It has been a very long time – too long – since Search was disrupted. So it was only appropriate for the hype cycle to reach disproportionate levels with both Microsoft and Google embracing Large Language Models, namely ChatGPT and Bard, into their search experience. It should be noted that “experience” is the key word here, since LLMs have been part of the search backend for quite some time now, only behind the scenes.
By now, we’ve all heard the arguments against these chat-like responses as direct search results. The models are trained to return a single, well articulated piece of text, that pretends to provide an answer, not just a results list. Current models were trained to provide a confident response with lower emphasis on accuracy, which clearly shows when they are put to actual usage. Sure, it’s fun to get a random recipe idea, but getting the wrong information about a medical condition is a totally different story.

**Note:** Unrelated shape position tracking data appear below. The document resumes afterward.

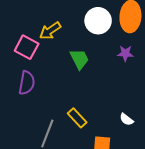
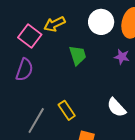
white semicircle: (126, 119) -> (116, 108), moved, size x1.5

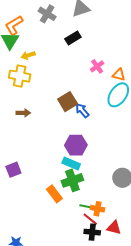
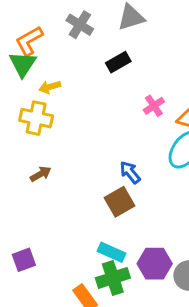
brown square: (68, 102) -> (119, 202), moved
brown arrow: (23, 113) -> (41, 174), turned -32
purple hexagon: (76, 145) -> (155, 264), moved

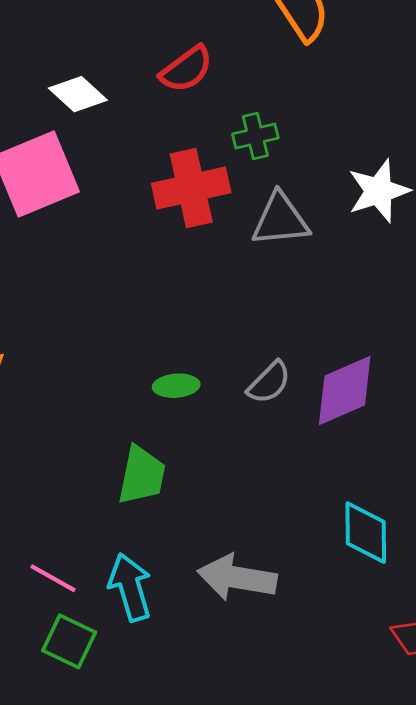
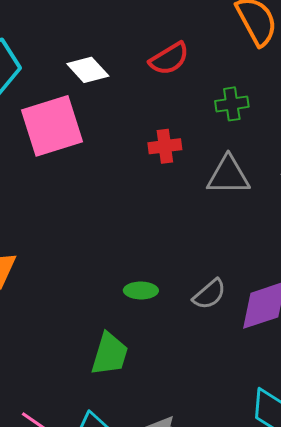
green cross: (255, 136) -> (232, 104), moved
red cross: (191, 188) -> (165, 146), size x0.6

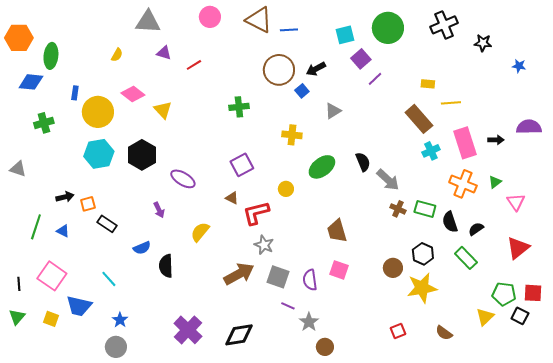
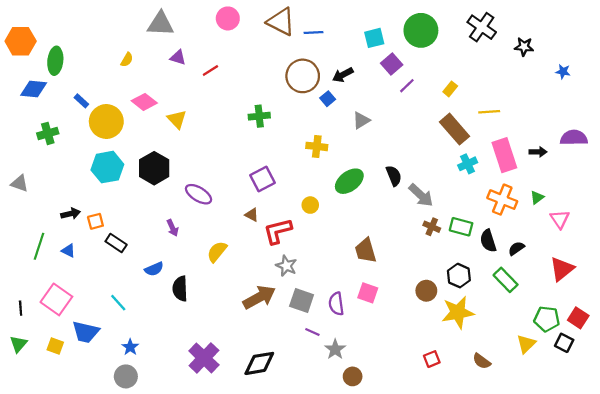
black cross: (444, 25) -> (482, 27), turned -32
yellow rectangle: (428, 84) -> (450, 89), moved, turned -56
blue rectangle: (75, 93) -> (81, 101), turned -56
red square: (533, 293) -> (578, 318), turned 30

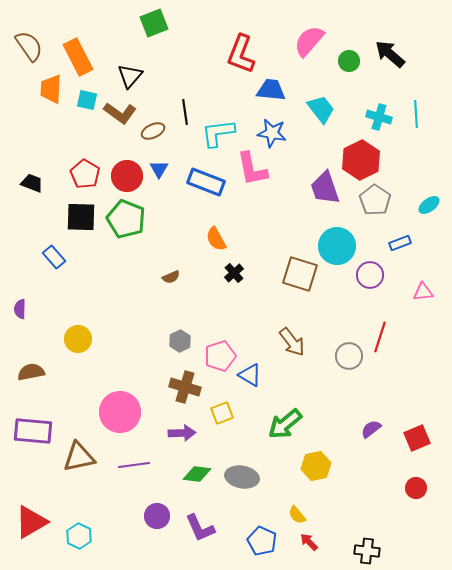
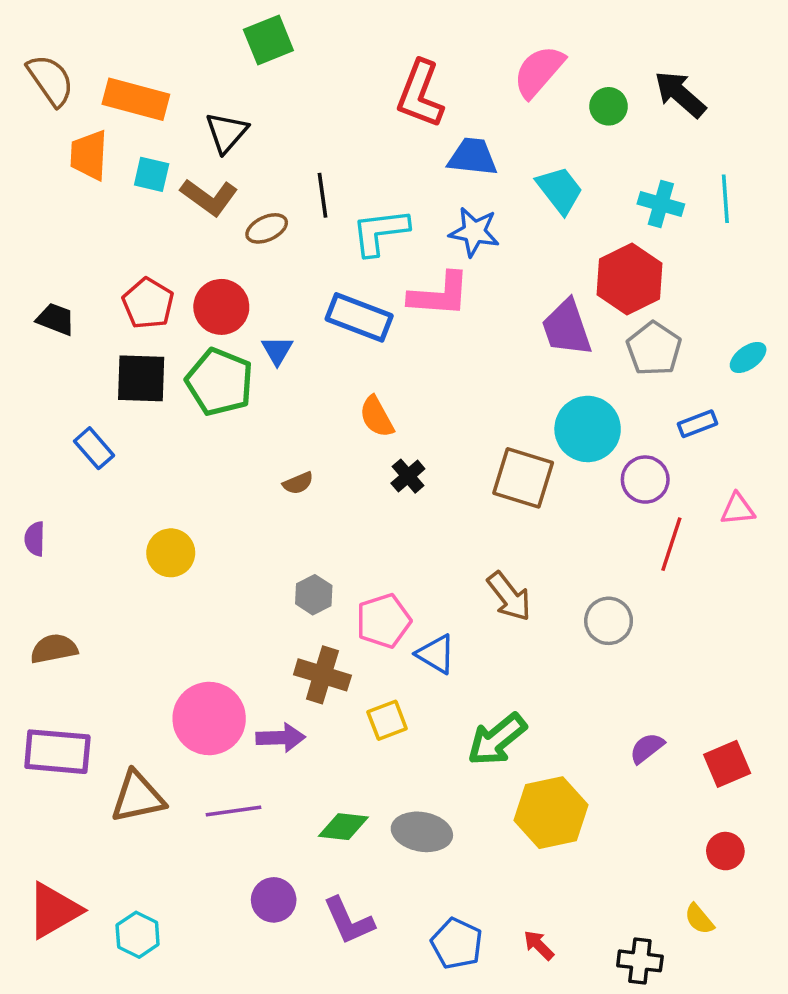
orange rectangle: (78, 57) -> (136, 99), turned -48
blue triangle: (159, 169) -> (277, 350), moved
pink L-shape: (252, 169) -> (439, 295), turned -75
red line: (380, 337) -> (671, 544), moved
yellow circle: (78, 339) -> (171, 553), moved
purple arrow: (182, 433) -> (281, 738), moved
yellow hexagon: (316, 466) -> (551, 813), size x1.4
yellow semicircle: (297, 515) -> (699, 919), moved

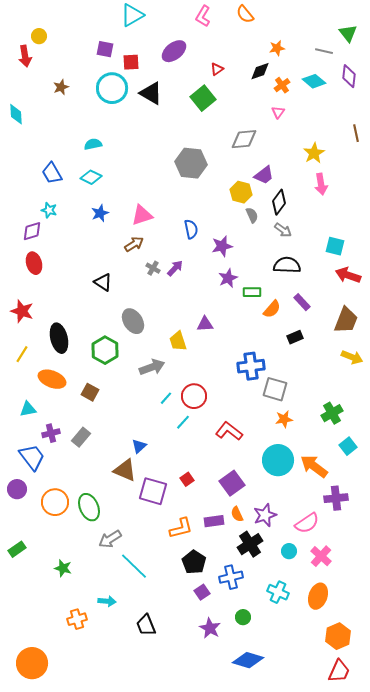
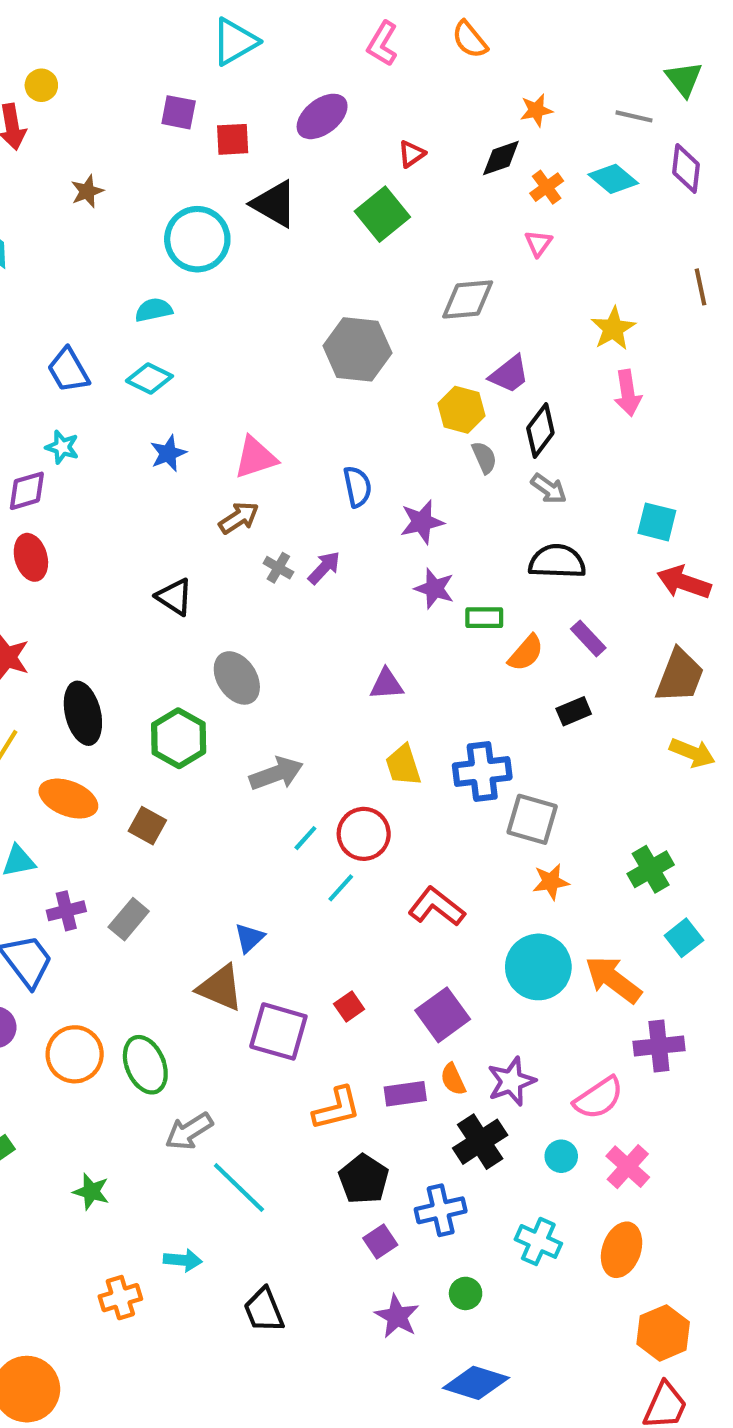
cyan circle: (112, 88) -> (197, 239), moved
purple star: (228, 278) -> (434, 589), turned -30
yellow trapezoid: (178, 341) -> (403, 765), moved

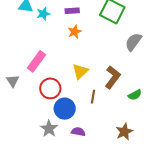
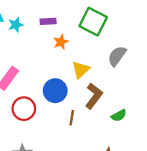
orange star: (75, 32) -> (61, 42), moved
yellow triangle: (80, 71) -> (81, 70), moved
blue circle: (65, 109) -> (55, 91), moved

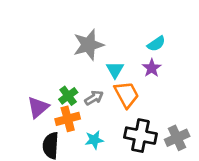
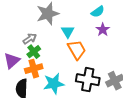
purple star: (152, 68) -> (103, 30), moved
gray arrow: (94, 98) -> (30, 39), moved
cyan star: (94, 140) -> (54, 84), size x1.5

So we are likely to see more efforts invested in providing explainability and credibility, and in training the model to project the appropriate confidence vased on sources and domain. The end result may be an actual response for some queries, while for others more of a summary of “what’s out there”, but in all cases there will likely be a reference to the sources, letting the searcher decide whether they trust this reponse, or still need to drill into classic links to validate.

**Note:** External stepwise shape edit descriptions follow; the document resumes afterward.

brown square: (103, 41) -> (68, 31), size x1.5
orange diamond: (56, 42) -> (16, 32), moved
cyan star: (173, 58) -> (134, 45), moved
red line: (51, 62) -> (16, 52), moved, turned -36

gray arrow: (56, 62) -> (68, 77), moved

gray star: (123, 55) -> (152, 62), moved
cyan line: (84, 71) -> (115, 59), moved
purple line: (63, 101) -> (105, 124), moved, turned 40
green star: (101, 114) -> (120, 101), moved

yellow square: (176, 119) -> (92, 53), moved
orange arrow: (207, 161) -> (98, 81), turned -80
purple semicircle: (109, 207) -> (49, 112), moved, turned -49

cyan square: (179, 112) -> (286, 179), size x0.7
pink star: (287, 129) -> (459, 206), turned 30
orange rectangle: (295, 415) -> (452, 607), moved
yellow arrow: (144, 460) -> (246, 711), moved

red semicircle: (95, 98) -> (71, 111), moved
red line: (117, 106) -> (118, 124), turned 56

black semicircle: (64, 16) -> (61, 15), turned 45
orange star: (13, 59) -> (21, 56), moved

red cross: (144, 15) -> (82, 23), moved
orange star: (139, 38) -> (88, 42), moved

This begs the question then – is this truly a step function, versus what we already have today?
A week ago, I was on the hunt for a restaurant to go to, with a friend visiting from abroad. That friend had a very specific desire – to dine at a fish restaurant, that also serves hummus. Simple enough, isn’t it? Asking Google for “fish restaurants in tel aviv that also serve hummus” quickly showed how very much not so. Google simply failed to understand me. I got plenty of suggestions, some serving fish and some serving hummus, but no guarantee to serving both. I had to painstakingly go one by one and check them out, and most of them had either one or the other. I kept refining that query over and over, as my frustration kept growing.
With the hype still fresh on my mind, I headed over to ChatGPT:

Great. That’s not much help, is it? I asked for a fish restaurant and got a hummus restauarant. For such lack of understanding, I could have stuck with Google. Let’s give it one last try before giving up…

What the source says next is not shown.